WHAT YOU HAVE TO DO>
Report how many lines of the entries below contain the word "Доставка", and nothing more.
= Beginning of Section =
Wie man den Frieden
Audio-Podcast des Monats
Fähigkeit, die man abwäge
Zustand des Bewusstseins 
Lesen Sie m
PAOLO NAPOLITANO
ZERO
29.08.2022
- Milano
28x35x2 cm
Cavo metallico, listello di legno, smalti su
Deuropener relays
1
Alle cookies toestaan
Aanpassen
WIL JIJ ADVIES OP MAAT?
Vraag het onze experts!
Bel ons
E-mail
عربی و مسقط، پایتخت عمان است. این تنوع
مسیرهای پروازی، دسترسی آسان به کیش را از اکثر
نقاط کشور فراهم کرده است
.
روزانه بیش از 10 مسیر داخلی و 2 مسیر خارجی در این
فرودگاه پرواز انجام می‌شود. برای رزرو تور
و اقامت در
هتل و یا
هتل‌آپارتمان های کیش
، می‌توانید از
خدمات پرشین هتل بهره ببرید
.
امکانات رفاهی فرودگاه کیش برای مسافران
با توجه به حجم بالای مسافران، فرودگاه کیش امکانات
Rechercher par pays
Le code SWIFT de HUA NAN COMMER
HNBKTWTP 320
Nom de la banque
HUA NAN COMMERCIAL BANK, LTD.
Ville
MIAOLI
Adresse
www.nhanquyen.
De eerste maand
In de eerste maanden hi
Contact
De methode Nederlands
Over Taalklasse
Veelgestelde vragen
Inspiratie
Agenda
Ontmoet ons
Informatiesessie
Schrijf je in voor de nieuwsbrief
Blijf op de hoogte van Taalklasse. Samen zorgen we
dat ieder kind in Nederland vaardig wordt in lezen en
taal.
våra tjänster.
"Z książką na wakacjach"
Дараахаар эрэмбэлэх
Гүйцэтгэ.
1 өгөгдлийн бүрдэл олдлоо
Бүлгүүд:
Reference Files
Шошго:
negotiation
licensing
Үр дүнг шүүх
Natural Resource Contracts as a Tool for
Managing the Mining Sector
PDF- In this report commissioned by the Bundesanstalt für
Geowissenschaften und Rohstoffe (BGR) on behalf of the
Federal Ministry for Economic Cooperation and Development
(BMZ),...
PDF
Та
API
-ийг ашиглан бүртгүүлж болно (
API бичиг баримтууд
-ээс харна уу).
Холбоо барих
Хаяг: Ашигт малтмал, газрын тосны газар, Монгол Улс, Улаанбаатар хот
= End of Section =
= Beginning of Section =
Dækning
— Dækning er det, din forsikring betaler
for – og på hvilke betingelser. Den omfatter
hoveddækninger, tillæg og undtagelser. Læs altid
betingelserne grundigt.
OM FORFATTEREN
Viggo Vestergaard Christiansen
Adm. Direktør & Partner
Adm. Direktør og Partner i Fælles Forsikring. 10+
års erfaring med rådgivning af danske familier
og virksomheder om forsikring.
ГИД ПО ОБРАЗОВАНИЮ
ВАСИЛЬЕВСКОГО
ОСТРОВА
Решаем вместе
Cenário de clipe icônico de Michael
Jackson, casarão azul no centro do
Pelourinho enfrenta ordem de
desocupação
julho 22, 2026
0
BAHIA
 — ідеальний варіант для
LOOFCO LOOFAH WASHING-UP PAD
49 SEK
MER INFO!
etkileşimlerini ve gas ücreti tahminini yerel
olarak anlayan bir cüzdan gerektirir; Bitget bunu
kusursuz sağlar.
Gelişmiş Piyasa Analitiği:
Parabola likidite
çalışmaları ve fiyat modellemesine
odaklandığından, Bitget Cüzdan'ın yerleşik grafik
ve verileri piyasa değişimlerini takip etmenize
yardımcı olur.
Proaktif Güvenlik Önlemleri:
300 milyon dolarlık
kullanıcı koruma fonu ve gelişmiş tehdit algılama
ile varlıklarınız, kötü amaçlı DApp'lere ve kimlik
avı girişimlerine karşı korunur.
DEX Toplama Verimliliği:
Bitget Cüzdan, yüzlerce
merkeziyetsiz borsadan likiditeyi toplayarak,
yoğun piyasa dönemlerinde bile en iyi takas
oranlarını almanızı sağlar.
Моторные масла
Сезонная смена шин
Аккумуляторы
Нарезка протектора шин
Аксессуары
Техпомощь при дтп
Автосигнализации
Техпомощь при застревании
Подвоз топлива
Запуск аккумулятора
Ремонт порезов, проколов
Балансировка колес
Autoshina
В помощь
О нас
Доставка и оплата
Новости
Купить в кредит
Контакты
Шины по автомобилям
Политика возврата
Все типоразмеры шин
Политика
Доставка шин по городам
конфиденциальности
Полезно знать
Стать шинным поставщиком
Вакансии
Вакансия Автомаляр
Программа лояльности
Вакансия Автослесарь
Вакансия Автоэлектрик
= End of Section =
OUTPUT>
2